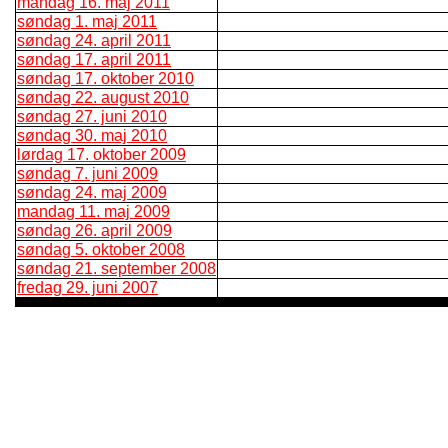
mandag 16. maj 2011
søndag 1. maj 2011
søndag 24. april 2011
søndag 17. april 2011
søndag 17. oktober 2010
søndag 22. august 2010
søndag 27. juni 2010
søndag 30. maj 2010
lørdag 17. oktober 2009
søndag 7. juni 2009
søndag 24. maj 2009
mandag 11. maj 2009
søndag 26. april 2009
søndag 5. oktober 2008
søndag 21. september 2008
fredag 29. juni 2007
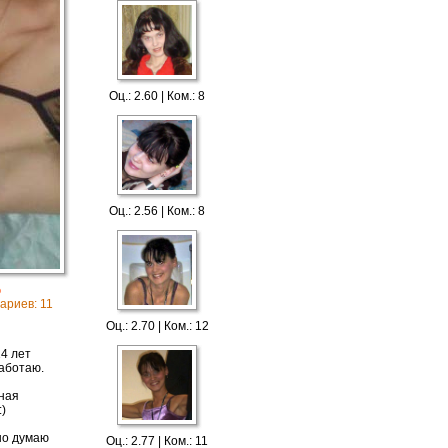
Оц.: 2.60 | Ком.: 8
Оц.: 2.56 | Ком.: 8
о
тариев: 11
Оц.: 2.70 | Ком.: 12
14 лет
аботаю.
дная
)
 но думаю
Оц.: 2.77 | Ком.: 11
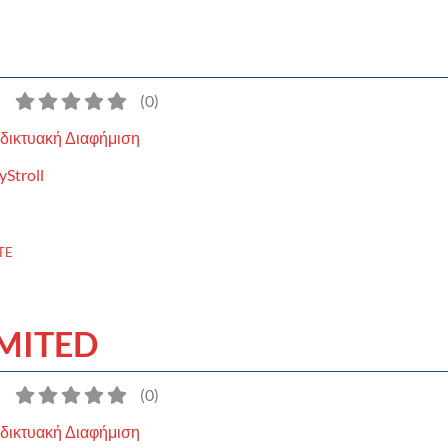
)
(
0
)
δικτυακή Διαφήμιση
yStroll
TE
IMITED
)
(
0
)
δικτυακή Διαφήμιση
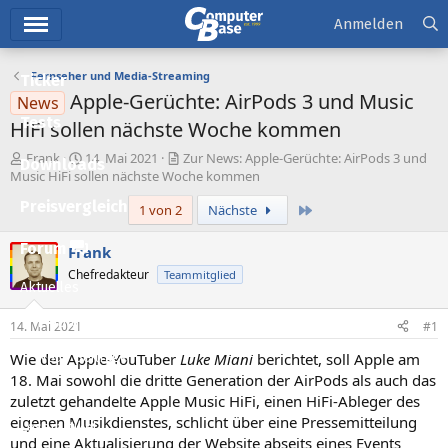
Hauptmenü
Anmelden
Fernseher und Media-Streaming
Ticker
Apple-Gerüchte: AirPods 3 und Music
News
Tests
HiFi sollen nächste Woche kommen
E
E
Frank
14. Mai 2021
Zur News: Apple-Gerüchte: AirPods 3 und
Downloads
r
r
Music HiFi sollen nächste Woche kommen
s
s
Preisvergleich
Letzte
1 von 2
Nächste
t
t
e
e
l
l
Forum
Frank
l
l
Chefredakteur
Teammitglied
e
t
Aktuelles
r
a
m
Empfohlene Inhalte
14. Mai 2021
#1
Wie der Apple-YouTuber
Luke Miani
berichtet, soll Apple am
Neue Beiträge
18. Mai sowohl die dritte Generation der AirPods als auch das
Neueste Aktivitäten
zuletzt gehandelte Apple Music HiFi, einen HiFi-Ableger des
eigenen Musikdienstes, schlicht über eine Pressemitteilung
Leserartikel
und eine Aktualisierung der Website abseits eines Events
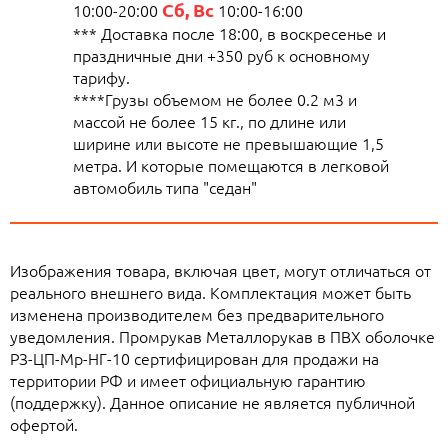
Сб, Вс
10:00-20:00
10:00-16:00
*** Доставка после 18:00, в воскресенье и
праздничные дни +350 руб к основному
тарифу.
****Грузы объемом не более 0.2 м3 и
массой не более 15 кг., по длине или
ширине или высоте не превышающие 1,5
метра. И которые помещаются в легковой
автомобиль типа "седан"
Изображения товара, включая цвет, могут отличаться от
реального внешнего вида. Комплектация может быть
изменена производителем без предварительного
уведомления. Промрукав Металлорукав в ПВХ оболочке
РЗ-ЦП-Мр-НГ-10 сертифицирован для продажи на
территории РФ и имеет официальную гарантию
(поддержку). Данное описание не является публичной
офертой.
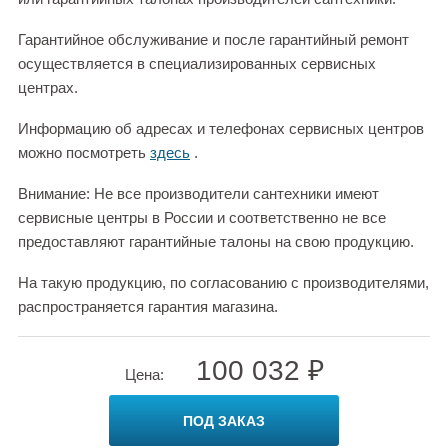
Гарантийное обслуживание и после гарантийный ремонт
осуществляется в специализированных сервисных
центрах.
Информацию об адресах и телефонах сервисных центров
можно посмотреть
здесь
.
Внимание: Не все производители сантехники имеют
сервисные центры в России и соответственно не все
предоставляют гарантийные талоны на свою продукцию.
На такую продукцию, по согласованию с производителями,
распространяется гарантия магазина.
100 032 ₽
Цена:
ПОД ЗАКАЗ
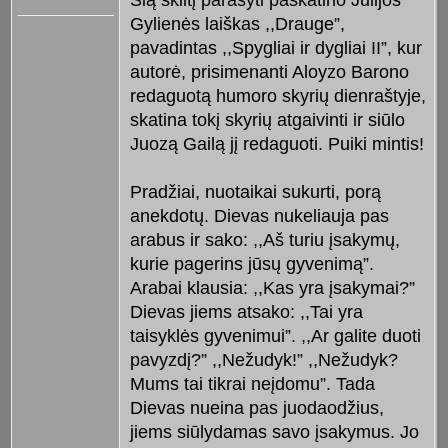
Gylienės laiškas ,,Drauge”,
pavadintas ,,Spygliai ir dygliai II”, kur
autorė, prisimenanti Aloyzo Barono
redaguotą humoro skyrių dienraštyje,
skatina tokį skyrių atgaivinti ir siūlo
Juozą Gailą jį redaguoti. Puiki mintis!
Pradžiai, nuotaikai sukurti, porą
anekdotų. Dievas nukeliauja pas
arabus ir sako: ,,Aš turiu įsakymų,
kurie pagerins jūsų gyvenimą”.
Arabai klausia: ,,Kas yra įsakymai?”
Dievas jiems atsako: ,,Tai yra
taisyklės gyvenimui”. ,,Ar galite duoti
pavyzdį?” ,,Nežudyk!” ,,Nežudyk?
Mums tai tikrai neįdomu”. Tada
Dievas nueina pas juodaodžius,
jiems siūlydamas savo įsakymus. Jo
------------------------------------
#### EXERCISE PROMPT:
Copy out all the lines of the records that include "juni".

#### SOLUTION BELOW:
søndag 27. juni 2010
søndag 7. juni 2009
fredag 29. juni 2007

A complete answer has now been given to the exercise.